### RECORD SET:

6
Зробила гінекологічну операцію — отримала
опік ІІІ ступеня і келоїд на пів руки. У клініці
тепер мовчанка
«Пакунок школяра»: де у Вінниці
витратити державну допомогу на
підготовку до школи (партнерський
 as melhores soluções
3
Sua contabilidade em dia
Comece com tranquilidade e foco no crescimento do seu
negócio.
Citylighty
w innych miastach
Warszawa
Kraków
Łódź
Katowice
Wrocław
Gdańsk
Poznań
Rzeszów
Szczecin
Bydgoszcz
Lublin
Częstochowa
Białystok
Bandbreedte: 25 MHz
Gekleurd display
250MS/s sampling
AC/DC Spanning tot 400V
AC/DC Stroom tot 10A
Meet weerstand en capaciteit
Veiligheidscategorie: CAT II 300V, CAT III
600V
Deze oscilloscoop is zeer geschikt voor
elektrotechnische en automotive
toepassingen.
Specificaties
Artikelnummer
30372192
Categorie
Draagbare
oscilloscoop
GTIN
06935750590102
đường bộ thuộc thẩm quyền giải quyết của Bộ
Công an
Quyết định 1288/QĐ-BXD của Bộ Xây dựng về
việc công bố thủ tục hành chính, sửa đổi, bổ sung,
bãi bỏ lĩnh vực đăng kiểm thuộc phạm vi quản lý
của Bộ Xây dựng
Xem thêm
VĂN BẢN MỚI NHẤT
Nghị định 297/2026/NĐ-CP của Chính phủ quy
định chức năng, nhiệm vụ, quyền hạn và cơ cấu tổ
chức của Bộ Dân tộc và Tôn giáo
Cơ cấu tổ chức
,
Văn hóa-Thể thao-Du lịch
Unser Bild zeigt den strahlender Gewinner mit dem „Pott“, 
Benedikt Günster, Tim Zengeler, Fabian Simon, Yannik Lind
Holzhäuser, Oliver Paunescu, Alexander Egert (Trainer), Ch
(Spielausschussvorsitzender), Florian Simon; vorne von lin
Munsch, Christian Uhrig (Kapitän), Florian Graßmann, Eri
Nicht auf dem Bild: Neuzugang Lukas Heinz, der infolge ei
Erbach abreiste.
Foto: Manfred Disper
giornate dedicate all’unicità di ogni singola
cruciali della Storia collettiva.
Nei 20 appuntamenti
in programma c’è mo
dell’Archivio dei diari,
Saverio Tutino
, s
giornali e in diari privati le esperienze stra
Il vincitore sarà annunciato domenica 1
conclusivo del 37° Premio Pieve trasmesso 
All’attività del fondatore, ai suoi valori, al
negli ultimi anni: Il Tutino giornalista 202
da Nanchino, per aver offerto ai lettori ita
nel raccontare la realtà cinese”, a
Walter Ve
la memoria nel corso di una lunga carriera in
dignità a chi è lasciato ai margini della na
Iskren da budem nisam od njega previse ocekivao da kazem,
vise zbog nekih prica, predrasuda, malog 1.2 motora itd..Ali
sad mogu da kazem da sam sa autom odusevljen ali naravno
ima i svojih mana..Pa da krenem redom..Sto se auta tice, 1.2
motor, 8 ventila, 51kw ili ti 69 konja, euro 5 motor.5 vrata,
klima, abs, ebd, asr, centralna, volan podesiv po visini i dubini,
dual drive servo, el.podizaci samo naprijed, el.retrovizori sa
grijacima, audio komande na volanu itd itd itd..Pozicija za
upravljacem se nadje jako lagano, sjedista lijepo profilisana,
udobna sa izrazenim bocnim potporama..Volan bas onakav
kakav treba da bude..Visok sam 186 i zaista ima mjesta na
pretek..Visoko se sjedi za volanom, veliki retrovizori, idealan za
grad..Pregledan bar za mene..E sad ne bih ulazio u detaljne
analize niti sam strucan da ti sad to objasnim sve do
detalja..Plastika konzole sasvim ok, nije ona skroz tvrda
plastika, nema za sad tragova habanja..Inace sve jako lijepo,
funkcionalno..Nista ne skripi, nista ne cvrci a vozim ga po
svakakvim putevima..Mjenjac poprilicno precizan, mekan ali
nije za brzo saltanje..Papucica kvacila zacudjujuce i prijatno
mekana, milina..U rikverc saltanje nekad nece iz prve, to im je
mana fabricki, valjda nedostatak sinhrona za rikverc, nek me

### DESCRIPTION OF THE TASK:
In the records above, how many lines include "dựng"? Give that number and nothing more.

### TASK OUTPUT:
2